Vi ringrazio di avermi accettata sempre, anche nei miei momenti peggiori - che conosco bene -, di avermi perdonate intemperanze e distrazioni. D'altra parte abbiamo goduto di attimi di Bellezza che non scorderò mai: ho trattenuto le lacrime davanti a certi improvvisi silenzi dopo la lettura, ad esempio, del canto di Ulisse o del Canto notturno di un pastore errante dell'Asia. Quando si impone la Verità non c'è altro da fare che il silenzio. Non dimentico i dialoghi schietti, sinceri su tante questioni che urgevano. Considero un bel regalo anche questa lealtà tra di noi che non è mai mancata. Ci sono stati momenti difficili, anche per singole persone, li abbiamo attraversati insieme, aiutandoci.

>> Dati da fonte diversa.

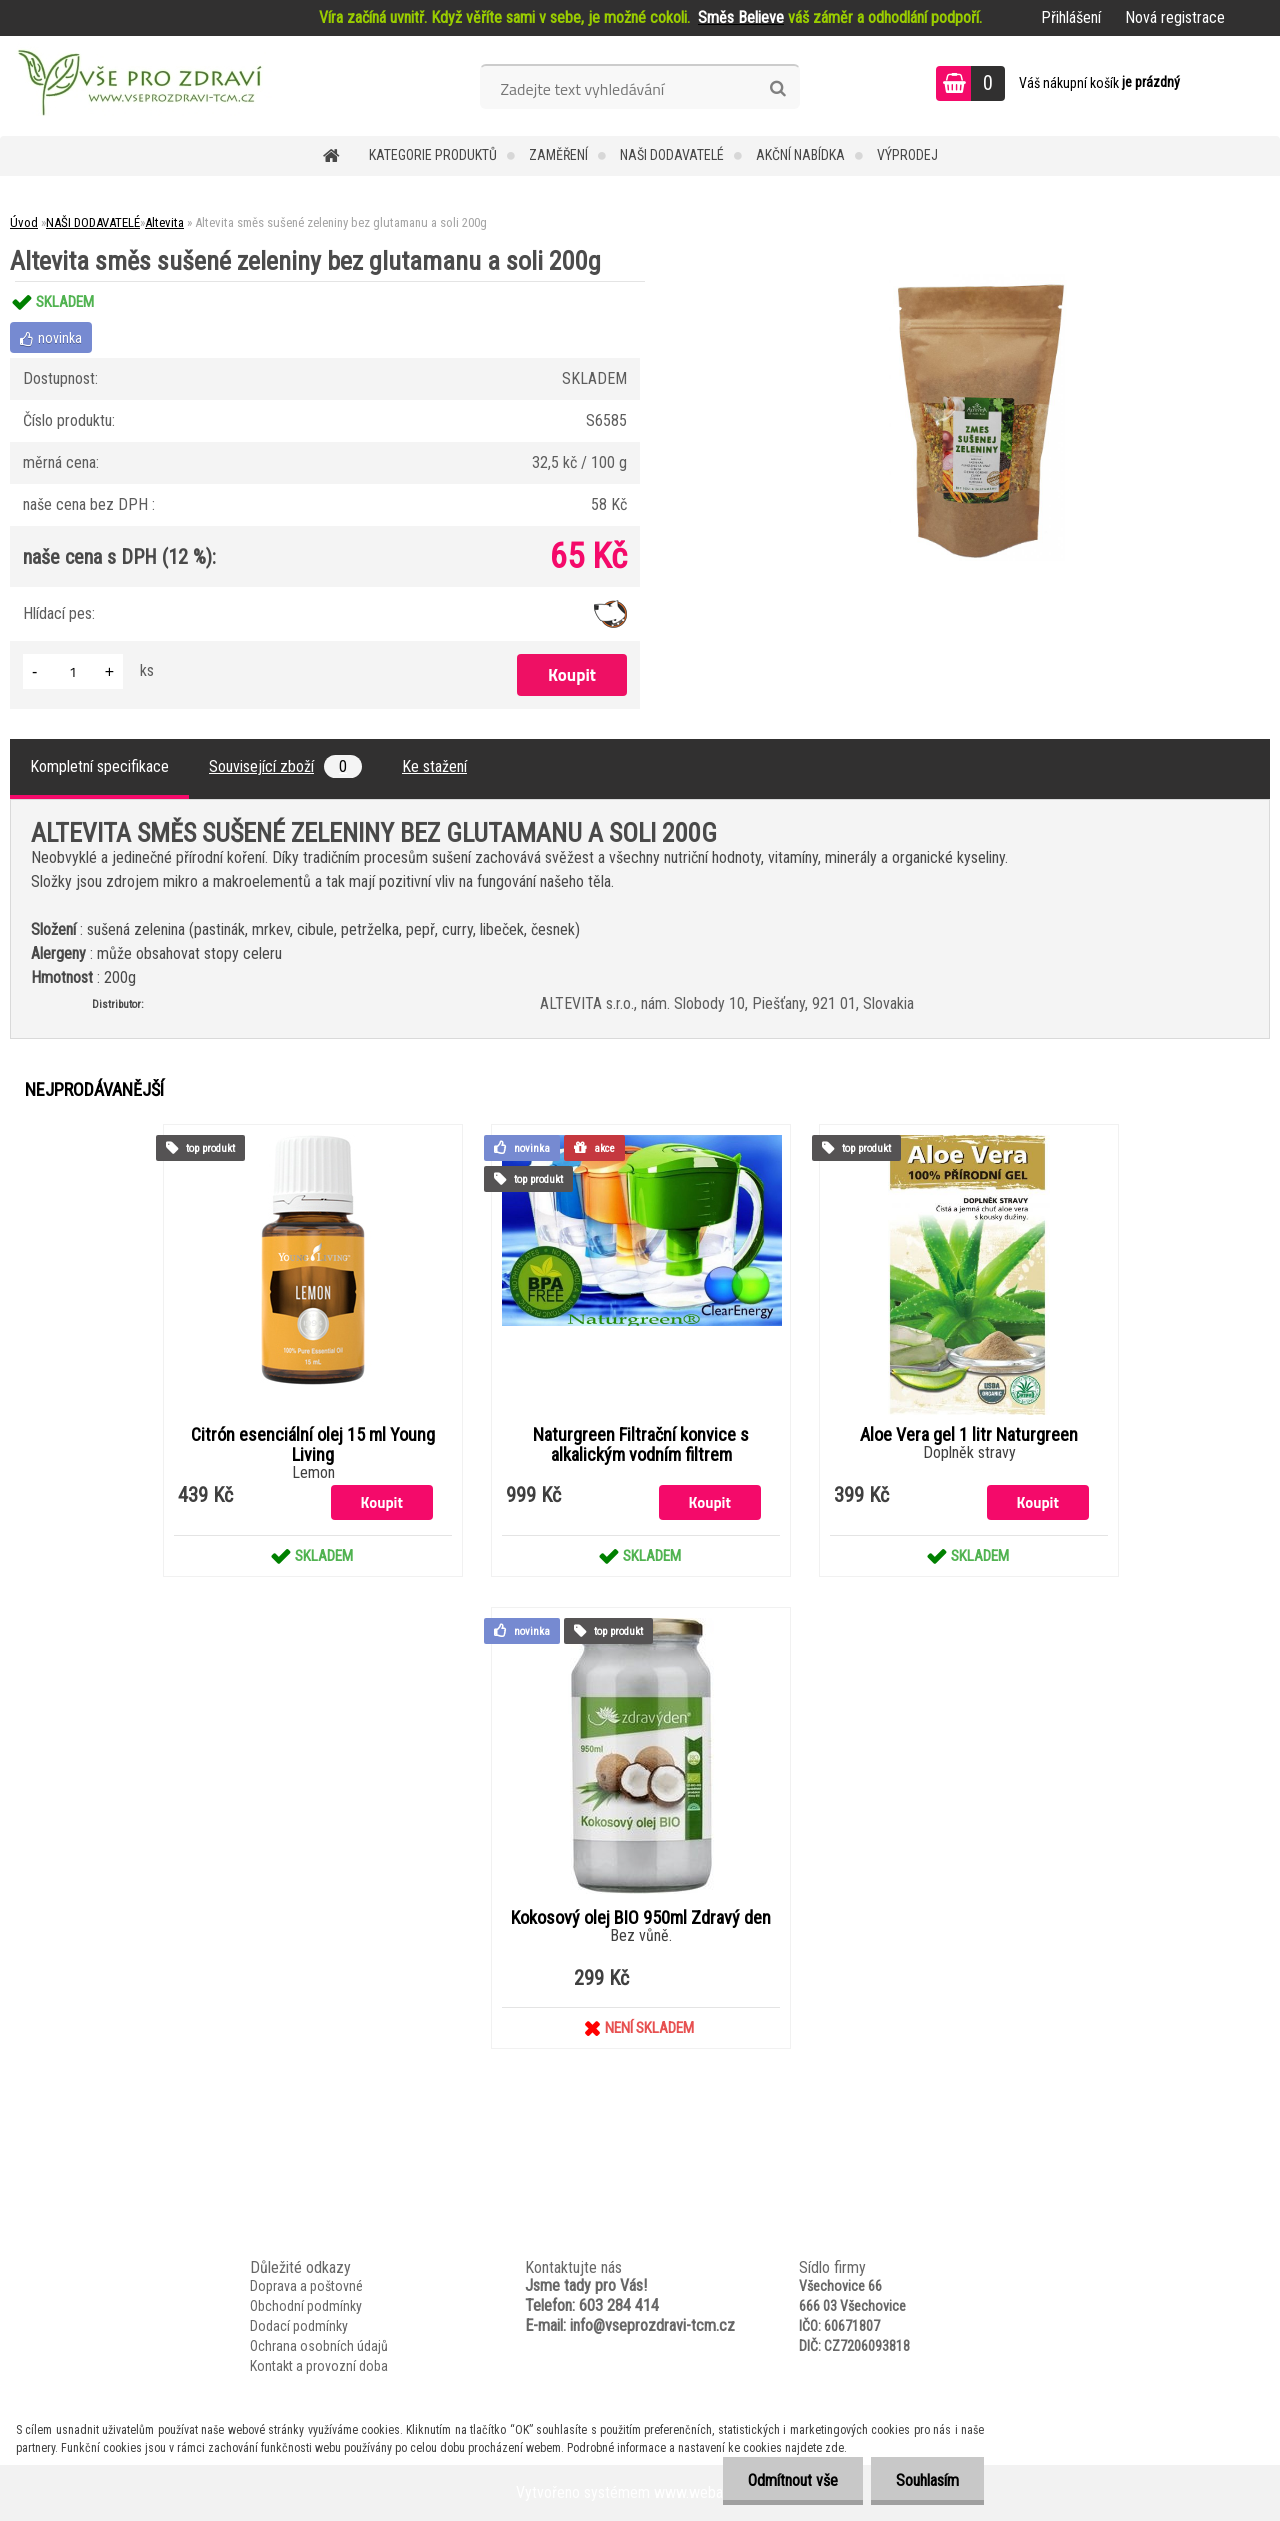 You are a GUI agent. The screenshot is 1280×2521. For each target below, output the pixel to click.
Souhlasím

Un grazie lo devo anche ai vostri genitori, dai quali ho percepito sempre fiducia - e questo non è per niente scontato - e con i quali è sempre stato possibile dialogare ragionevolmente. Come mamma penso che anche per loro questo sia un momento di passaggio grande, importante. Nei miei momenti di disorientamento ritorno spesso a leggere queste parole di sant'Ambrogio per ritrovare le ragioni del viaggio e riprendere in mano il timone verso la rotta giusta; le offro anche a loro. Forse potranno essere utili a qualcun altro.

«L'educazione dei figli è impresa per adulti disposti a una dedizione che dimentica se stessa; ne sono capaci marito e moglie che si amano abbastanza da non mendicare altrove l'affetto necessario. Il bene dei vostri figli sarà quello che sceglieranno: non sognate per loro i vostri desideri. Basterà che sappiano amare il bene e guardarsi dal male e che abbiano in orrore la menzogna. Non pretendete dunque di disegnare il loro futuro: siate fieri piuttosto che vadano incontro al domani con slancio, anche quando sembrerà che si dimentichino di voi. Non incoraggiate ingenue fantasie di grandezza, ma se Dio li chiama a qualcosa di bello e grande, non siate voi la zavorra che impedisce di volare. Non arrogatevi il diritto di prendere decisioni al loro posto, ma aiutateli a capire che decidere bisogna, e non si spaventino se ciò che amano richiede fatica e fa qualche volta soffrire: è più insopportabile una vita vissuta per niente. Più dei vostri consigli li aiuterà la stima che hanno di voi e la stima che voi avete di loro; più di mille raccomandazioni soffocanti. Saranno aiutati dai gesti che videro in casa: gli affetti semplici, certi ed espressi con pudore, la stima vicendevole, il senso della misura, il dominio delle passioni, il gusto per le cose belle e l’arte, la forza anche di sorridere. E tutti i discorsi sulla carità non mi insegneranno di più del gesto di mia madre che fa posto in casa per un vagabondo affamato, e non trovo gesto migliore per dire la fierezza di essere uomo di quando mio padre si fece avanti a prendere le difese di un uomo ingiustamente accusato. I vostri figli abitino la vostra casa con quel sano trovarsi bene che ti mette a tuo agio e ti incoraggia anche ad uscire di casa, perché ti mette dentro la fiducia in Dio e il gusto di vivere bene».

Vi abbraccio tutti e vi grido con tutta la voce che ho: non lasciatevi rubare la speranza, non lasciatevi strappare I vostri sogni. Ciò che cercate esiste.